#### Problem statement:
What you need to produce from the material below is an exact transcription of the lines from the one with "IX. MANNSCHAFT" through the one with "filtresi CU2939 MANN", both included, and no other line.
::::::
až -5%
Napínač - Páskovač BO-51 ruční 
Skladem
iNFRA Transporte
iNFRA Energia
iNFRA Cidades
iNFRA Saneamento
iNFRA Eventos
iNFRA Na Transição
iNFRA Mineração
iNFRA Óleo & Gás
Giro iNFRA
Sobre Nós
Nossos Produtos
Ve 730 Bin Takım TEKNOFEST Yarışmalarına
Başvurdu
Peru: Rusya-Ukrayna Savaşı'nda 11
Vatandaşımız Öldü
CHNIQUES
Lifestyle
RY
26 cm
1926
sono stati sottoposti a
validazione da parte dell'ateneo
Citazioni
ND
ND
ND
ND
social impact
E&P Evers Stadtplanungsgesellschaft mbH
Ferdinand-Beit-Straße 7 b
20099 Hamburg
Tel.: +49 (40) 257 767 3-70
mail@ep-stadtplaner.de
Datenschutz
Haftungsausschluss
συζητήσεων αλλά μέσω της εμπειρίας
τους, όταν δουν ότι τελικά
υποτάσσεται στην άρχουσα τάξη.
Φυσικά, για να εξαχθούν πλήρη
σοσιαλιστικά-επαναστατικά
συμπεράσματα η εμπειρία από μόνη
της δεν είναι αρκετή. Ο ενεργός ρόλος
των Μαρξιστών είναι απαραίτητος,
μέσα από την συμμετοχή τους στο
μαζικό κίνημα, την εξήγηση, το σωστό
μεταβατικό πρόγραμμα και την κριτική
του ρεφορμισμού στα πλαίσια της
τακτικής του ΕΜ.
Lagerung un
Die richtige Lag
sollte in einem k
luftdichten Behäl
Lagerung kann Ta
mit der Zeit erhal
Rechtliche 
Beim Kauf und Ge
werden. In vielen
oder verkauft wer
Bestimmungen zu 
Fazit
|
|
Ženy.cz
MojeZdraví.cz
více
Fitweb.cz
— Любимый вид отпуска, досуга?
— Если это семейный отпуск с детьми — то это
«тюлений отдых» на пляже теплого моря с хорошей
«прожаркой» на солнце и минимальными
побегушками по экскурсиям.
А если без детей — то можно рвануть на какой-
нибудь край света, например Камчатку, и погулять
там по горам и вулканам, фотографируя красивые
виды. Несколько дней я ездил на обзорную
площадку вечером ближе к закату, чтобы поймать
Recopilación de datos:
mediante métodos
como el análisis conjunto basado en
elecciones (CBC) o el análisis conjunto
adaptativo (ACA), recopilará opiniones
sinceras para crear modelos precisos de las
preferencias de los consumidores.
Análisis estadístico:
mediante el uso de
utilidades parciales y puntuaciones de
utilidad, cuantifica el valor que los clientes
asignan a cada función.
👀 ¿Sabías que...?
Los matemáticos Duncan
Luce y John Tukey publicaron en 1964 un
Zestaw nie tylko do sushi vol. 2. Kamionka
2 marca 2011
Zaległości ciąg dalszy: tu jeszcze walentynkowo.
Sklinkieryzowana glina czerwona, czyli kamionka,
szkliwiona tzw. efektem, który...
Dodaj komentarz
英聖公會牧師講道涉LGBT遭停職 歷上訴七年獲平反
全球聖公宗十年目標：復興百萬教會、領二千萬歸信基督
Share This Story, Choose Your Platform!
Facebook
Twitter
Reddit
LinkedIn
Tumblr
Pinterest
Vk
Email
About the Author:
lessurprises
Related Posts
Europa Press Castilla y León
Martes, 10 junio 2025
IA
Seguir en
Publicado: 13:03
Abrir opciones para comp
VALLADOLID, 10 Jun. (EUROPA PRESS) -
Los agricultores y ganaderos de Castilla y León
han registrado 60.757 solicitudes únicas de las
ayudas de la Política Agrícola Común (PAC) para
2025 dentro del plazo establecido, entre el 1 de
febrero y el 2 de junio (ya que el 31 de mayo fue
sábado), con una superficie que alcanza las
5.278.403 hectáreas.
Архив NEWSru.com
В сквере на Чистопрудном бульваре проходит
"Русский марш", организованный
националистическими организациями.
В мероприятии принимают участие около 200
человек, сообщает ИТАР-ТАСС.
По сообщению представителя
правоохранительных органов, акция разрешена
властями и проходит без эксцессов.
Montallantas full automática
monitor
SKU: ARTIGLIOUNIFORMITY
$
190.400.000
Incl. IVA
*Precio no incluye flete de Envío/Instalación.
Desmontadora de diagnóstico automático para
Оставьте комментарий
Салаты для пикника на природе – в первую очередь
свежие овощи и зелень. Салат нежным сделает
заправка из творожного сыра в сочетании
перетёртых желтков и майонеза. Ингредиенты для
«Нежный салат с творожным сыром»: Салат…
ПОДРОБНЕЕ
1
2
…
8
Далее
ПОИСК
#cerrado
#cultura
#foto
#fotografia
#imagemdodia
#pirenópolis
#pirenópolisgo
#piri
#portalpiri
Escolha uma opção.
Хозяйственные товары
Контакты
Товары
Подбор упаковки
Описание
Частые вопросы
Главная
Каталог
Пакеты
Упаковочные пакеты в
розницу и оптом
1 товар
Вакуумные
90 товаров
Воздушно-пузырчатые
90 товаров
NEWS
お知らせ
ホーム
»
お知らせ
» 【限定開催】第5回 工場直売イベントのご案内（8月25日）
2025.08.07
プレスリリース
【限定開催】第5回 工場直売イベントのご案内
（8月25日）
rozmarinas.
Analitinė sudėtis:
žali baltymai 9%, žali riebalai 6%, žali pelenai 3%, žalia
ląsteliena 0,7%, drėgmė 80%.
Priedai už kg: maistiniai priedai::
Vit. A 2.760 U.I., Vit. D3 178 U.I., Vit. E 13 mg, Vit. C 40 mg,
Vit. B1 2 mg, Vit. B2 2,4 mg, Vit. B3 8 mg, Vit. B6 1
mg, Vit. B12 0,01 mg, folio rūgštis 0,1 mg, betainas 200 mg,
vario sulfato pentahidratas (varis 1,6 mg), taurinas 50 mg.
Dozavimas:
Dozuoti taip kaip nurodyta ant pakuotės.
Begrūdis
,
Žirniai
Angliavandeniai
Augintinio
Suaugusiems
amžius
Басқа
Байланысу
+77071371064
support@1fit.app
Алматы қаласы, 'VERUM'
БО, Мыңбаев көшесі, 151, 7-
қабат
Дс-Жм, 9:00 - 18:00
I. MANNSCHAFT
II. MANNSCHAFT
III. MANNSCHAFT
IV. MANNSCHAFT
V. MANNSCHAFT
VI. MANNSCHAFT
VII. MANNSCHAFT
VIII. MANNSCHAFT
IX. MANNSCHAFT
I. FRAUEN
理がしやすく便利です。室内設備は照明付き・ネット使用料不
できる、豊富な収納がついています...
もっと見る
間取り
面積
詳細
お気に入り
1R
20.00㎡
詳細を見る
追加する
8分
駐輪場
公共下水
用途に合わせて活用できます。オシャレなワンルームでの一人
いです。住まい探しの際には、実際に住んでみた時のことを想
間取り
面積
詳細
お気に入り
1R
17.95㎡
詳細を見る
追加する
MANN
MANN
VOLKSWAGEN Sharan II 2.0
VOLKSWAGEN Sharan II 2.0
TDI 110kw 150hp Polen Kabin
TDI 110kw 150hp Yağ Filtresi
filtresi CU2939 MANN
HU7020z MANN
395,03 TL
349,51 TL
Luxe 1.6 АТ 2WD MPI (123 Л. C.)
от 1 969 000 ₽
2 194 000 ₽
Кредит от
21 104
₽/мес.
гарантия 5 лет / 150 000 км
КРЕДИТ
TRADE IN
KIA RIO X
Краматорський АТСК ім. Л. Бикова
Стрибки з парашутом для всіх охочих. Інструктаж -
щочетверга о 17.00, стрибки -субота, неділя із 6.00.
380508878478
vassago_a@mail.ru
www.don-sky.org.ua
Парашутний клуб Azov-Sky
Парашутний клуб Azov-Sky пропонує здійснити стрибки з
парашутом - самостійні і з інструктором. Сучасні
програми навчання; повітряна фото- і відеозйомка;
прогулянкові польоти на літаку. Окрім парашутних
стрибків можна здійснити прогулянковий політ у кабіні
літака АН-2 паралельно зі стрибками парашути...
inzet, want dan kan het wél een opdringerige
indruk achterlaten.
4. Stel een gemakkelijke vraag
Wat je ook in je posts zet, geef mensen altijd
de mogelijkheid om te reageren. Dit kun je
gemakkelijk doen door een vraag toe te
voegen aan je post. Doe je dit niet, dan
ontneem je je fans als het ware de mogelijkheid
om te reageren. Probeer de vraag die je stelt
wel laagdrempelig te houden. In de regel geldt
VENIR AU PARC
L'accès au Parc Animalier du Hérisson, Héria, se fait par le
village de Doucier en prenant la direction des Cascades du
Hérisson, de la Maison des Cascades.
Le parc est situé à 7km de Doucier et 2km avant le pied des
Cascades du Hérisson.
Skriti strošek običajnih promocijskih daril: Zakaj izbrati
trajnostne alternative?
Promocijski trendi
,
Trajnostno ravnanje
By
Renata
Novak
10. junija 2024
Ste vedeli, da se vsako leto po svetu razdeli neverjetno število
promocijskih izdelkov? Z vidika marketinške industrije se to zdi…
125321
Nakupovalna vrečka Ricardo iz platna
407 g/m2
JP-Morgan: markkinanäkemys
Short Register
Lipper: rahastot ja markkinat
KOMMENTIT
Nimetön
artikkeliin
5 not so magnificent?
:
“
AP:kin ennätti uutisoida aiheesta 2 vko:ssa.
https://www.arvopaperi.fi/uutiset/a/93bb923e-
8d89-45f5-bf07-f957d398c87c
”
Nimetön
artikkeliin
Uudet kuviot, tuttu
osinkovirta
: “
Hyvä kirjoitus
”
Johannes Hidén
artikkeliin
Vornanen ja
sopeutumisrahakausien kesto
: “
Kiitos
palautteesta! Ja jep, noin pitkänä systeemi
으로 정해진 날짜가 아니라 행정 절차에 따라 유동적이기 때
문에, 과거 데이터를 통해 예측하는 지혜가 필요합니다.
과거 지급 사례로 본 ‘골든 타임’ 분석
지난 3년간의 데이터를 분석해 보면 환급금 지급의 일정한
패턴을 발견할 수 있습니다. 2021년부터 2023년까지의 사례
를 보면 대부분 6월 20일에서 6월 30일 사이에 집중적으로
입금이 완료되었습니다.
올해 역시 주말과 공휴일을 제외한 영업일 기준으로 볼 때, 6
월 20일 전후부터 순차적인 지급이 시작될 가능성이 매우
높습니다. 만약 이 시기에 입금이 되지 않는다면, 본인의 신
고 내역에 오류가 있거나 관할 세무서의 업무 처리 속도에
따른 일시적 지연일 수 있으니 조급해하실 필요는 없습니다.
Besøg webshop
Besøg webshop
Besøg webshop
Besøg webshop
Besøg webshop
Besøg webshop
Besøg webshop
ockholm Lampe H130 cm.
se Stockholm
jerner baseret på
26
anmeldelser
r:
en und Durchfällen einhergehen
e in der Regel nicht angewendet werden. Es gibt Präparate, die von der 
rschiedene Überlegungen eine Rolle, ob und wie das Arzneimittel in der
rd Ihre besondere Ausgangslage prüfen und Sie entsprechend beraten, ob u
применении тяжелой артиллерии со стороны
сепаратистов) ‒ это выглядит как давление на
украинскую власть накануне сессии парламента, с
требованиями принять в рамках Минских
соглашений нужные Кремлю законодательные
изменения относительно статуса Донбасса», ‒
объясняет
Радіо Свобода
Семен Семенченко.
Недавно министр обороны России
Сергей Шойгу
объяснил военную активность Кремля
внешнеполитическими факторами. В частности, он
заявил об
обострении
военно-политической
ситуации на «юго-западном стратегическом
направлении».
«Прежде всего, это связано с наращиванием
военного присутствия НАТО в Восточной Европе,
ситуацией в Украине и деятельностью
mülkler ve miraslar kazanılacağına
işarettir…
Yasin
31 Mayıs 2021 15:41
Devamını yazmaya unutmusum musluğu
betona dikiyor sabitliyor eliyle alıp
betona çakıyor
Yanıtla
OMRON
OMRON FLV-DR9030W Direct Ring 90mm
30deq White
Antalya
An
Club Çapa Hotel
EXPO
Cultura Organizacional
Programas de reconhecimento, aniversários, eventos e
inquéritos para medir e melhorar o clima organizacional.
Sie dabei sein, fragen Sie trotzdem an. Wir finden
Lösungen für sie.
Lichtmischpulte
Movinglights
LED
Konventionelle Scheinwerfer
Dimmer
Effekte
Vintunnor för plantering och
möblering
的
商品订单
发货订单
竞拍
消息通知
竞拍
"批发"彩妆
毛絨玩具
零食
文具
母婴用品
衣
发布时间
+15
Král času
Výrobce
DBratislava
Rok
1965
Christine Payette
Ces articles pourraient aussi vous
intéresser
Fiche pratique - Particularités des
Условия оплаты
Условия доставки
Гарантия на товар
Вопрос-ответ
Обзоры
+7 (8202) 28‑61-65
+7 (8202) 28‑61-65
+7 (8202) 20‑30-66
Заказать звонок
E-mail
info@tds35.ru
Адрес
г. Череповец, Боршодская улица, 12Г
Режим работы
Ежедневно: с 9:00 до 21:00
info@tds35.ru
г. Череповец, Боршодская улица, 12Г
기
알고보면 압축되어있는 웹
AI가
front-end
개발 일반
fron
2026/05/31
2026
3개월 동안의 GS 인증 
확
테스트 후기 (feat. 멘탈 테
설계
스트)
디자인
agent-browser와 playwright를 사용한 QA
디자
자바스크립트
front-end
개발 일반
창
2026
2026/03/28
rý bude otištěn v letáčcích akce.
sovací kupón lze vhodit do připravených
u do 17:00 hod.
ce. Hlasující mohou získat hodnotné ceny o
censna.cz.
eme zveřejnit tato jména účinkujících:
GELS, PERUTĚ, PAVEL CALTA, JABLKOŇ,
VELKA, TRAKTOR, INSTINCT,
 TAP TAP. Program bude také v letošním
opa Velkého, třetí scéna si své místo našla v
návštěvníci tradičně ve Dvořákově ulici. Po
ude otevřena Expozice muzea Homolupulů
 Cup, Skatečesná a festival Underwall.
::::::
#### Response area:
IX. MANNSCHAFT
I. FRAUEN
理がしやすく便利です。室内設備は照明付き・ネット使用料不
できる、豊富な収納がついています...
もっと見る
間取り
面積
詳細
お気に入り
1R
20.00㎡
詳細を見る
追加する
8分
駐輪場
公共下水
用途に合わせて活用できます。オシャレなワンルームでの一人
いです。住まい探しの際には、実際に住んでみた時のことを想
間取り
面積
詳細
お気に入り
1R
17.95㎡
詳細を見る
追加する
MANN
MANN
VOLKSWAGEN Sharan II 2.0
VOLKSWAGEN Sharan II 2.0
TDI 110kw 150hp Polen Kabin
TDI 110kw 150hp Yağ Filtresi
filtresi CU2939 MANN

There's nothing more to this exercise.